GEORGE HART on “The Geometric Aesthetic” Hart is research professor in the department of computer science at Stony Brook University, New York, and a sculptor who makes impressionistic polyhedral sculptures — sometimes of plastic knives and forks — that are so complex they require a “barn-raising” to erect. He will speak about Coxeter’s influence on his art. “My sculpture would not exist if Coxeter did not exist,” says Hart. “Coxeter’s book Regular Polytopes opened my eyes to what geometry could be.” Hart is also the author of the web-based Encyclopedia of Polyhedra, which can be found at http://www.georgehart.com
DORIS SCHATTSCHNEIDER on “Coxeter and the Artists" Schattschneider, professor emerita of mathematics at Moravian College, in Bethlehem, PA, will speak about Coxeter’s collaborations with a number of artists, a subject on which she has investigated and written extensively. On this occasion she will include the British sculptor John Robinson, the painter and amateur geometer George Odom, based in Poughkeepsie, NY, and the Dutch artist M.C. Escher. Coxeter’s geometric figures of the hyperbolic plane directly inspired Escher’s Circle Limit III prints.
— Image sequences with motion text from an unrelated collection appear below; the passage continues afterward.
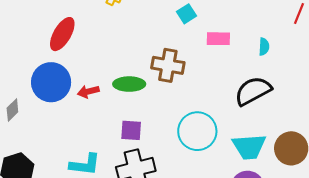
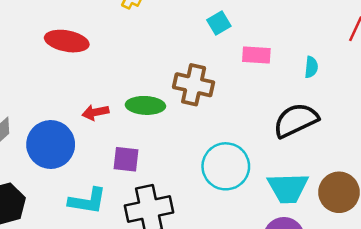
red ellipse: (62, 34) -> (67, 41), turned 68
blue circle: (51, 82) -> (51, 145), moved
purple square: (131, 130) -> (126, 159), moved

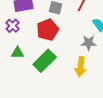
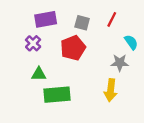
green rectangle: (45, 61) -> (57, 95), moved, turned 40

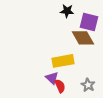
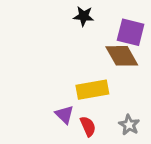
black star: (67, 11) -> (84, 16), moved
purple triangle: (52, 78) -> (64, 115), moved

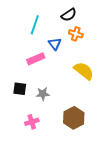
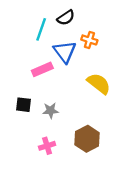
black semicircle: (69, 15) -> (66, 18), moved
blue triangle: (55, 44) -> (65, 52), size x1.5
pink cross: (32, 122) -> (47, 146), moved

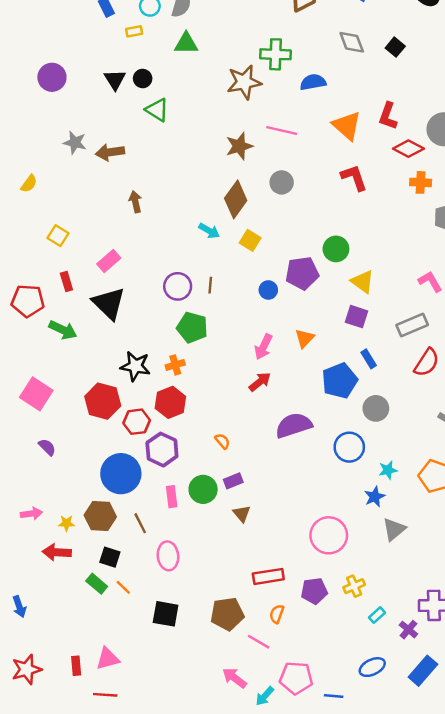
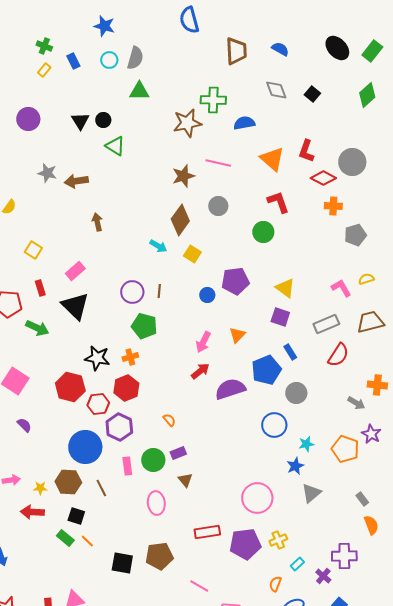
yellow rectangle: (134, 31) -> (44, 70), moved, turned -40
green circle: (336, 249) -> (263, 232), moved
purple semicircle: (294, 425) -> (230, 389), moved
pink ellipse: (168, 556) -> (156, 503), moved
purple pentagon: (314, 591) -> (245, 544), size x1.4
brown pentagon: (227, 614) -> (159, 556), moved
orange semicircle: (277, 614) -> (275, 584), moved

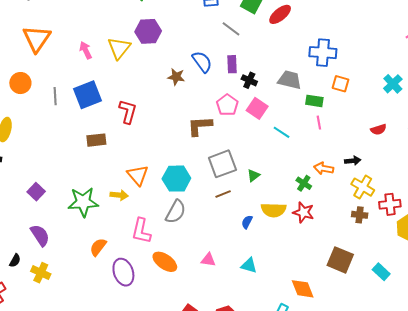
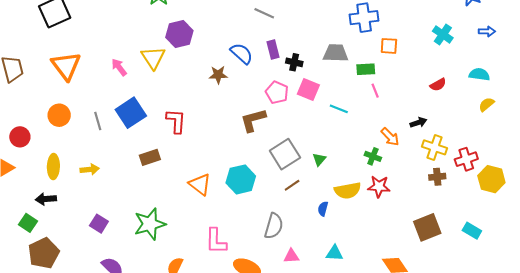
orange arrow: (324, 168) -> (390, 137), turned -132
yellow arrow: (119, 195) -> (90, 169), moved
gray semicircle: (176, 212) -> (274, 226), moved
brown square: (340, 260) -> (427, 227), turned -32

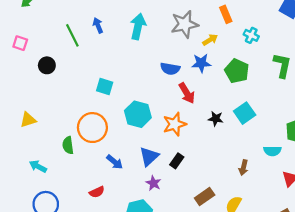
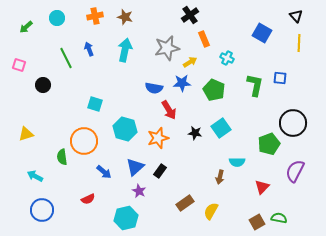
cyan semicircle: (272, 151) -> (237, 162), moved

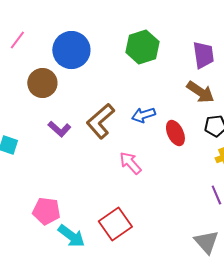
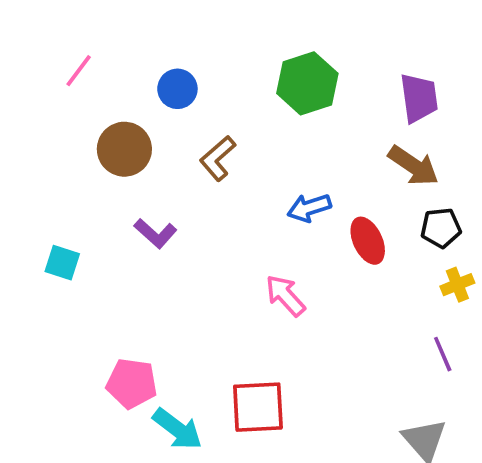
blue circle: (71, 50) -> (177, 89), size x0.6
brown L-shape: (100, 121) -> (218, 158), moved, size x0.7
red square: (115, 224) -> (258, 407), turned 32

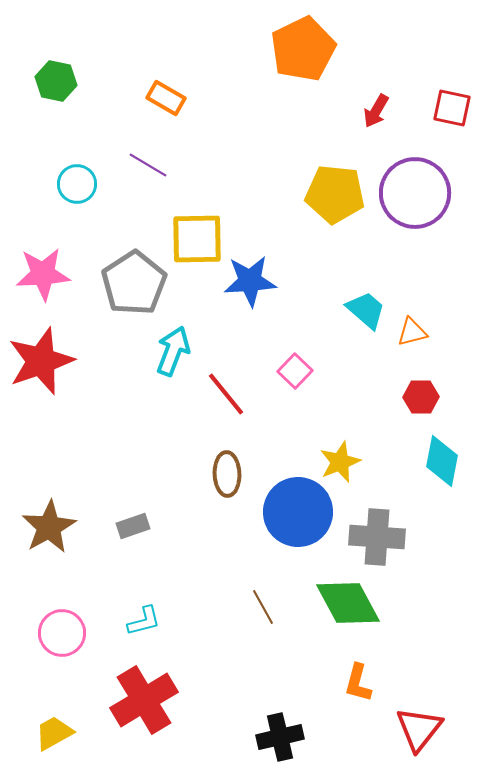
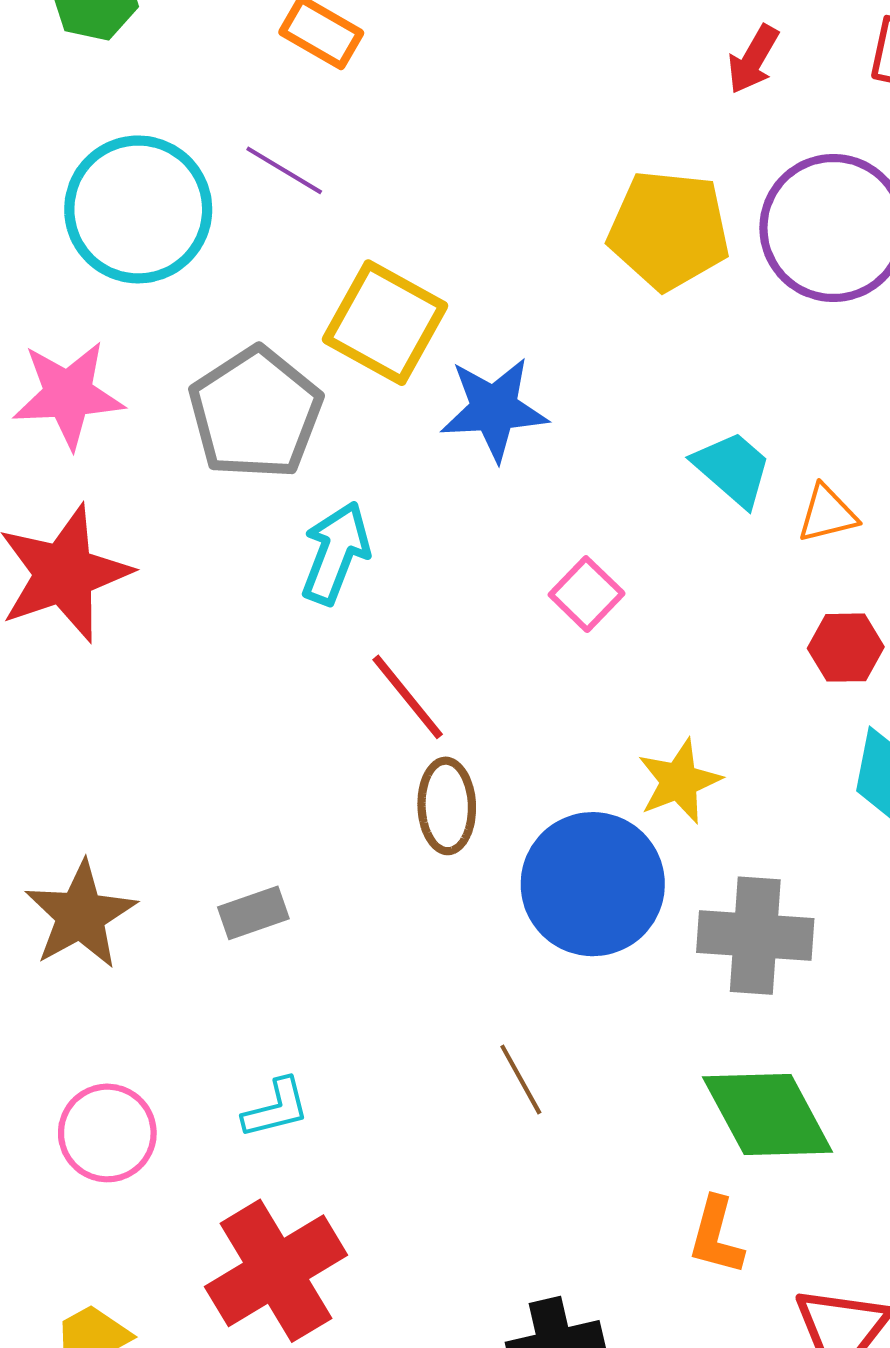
cyan circle: (77, 184) -> (138, 209), size x1.8
yellow square: (197, 239) -> (385, 323), turned 30
red line: (226, 394) -> (408, 697), moved
green diamond: (348, 603) -> (768, 1114), moved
MARJORIE SENECHAL on "Coxeter, the verb" Coxeter’s name was already a proper noun — for example, Coxeter group and Coxeter diagram — but M.C. Escher transformed the geometer into a verb: working on his Circle Limit prints, Escher was known to say, “I’m Coxetering today!” “Escher spoke jokingly of "coxetering", but it’s no longer a joke,” says Marjorie Senechal. “We all coxeter now.” Senechal, the Louise Wolff Kahn Professor in Mathematics and History of Science and Technology at Smith College in Northampton, MA, and co-editor of The Mathematical Intelligencer, will explain what she means by this and propose a suitable entry — definition, usage, etymology — for the Oxford English Dictionary.